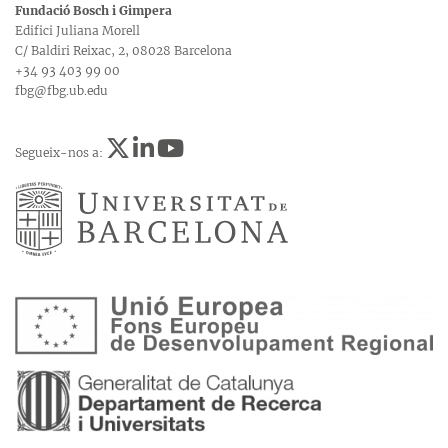
Fundació Bosch i Gimpera
Edifici Juliana Morell
C/ Baldiri Reixac, 2, 08028 Barcelona
+34 93 403 99 00
fbg@fbg.ub.edu
Segueix-nos a:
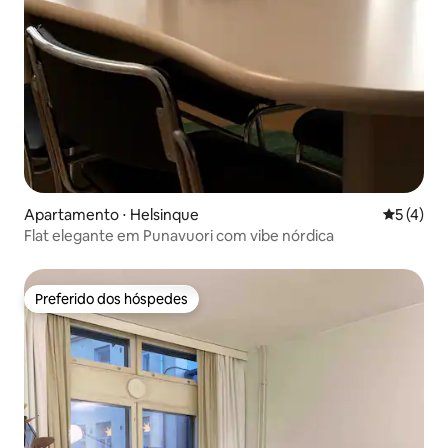
Apartamento ⋅ Helsinque
5 de uma 
5 (4)
Flat elegante em Punavuori com vibe nórdica
Preferido dos hóspedes
Preferido dos hóspedes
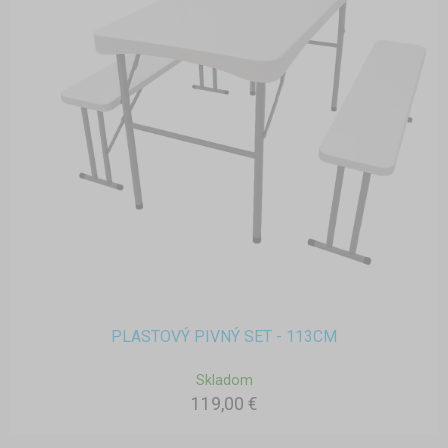
PLASTOVÝ PIVNÝ SET - 113CM
Skladom
119,00 €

* PROBLEM STATEMENT
Output nothing but the lines from the one containing "C/ Baldiri Reixac, 2, 08028 Barcelona" to the end of the listing, both ends included, reproduced exactly. Pictures stay out.

* WORKED SOLUTION
C/ Baldiri Reixac, 2, 08028 Barcelona
+34 93 403 99 00
fbg@fbg.ub.edu
Segueix-nos a:
Apartamento ⋅ Helsinque
5 de uma 
5 (4)
Flat elegante em Punavuori com vibe nórdica
Preferido dos hóspedes
Preferido dos hóspedes
PLASTOVÝ PIVNÝ SET - 113CM
Skladom
119,00 €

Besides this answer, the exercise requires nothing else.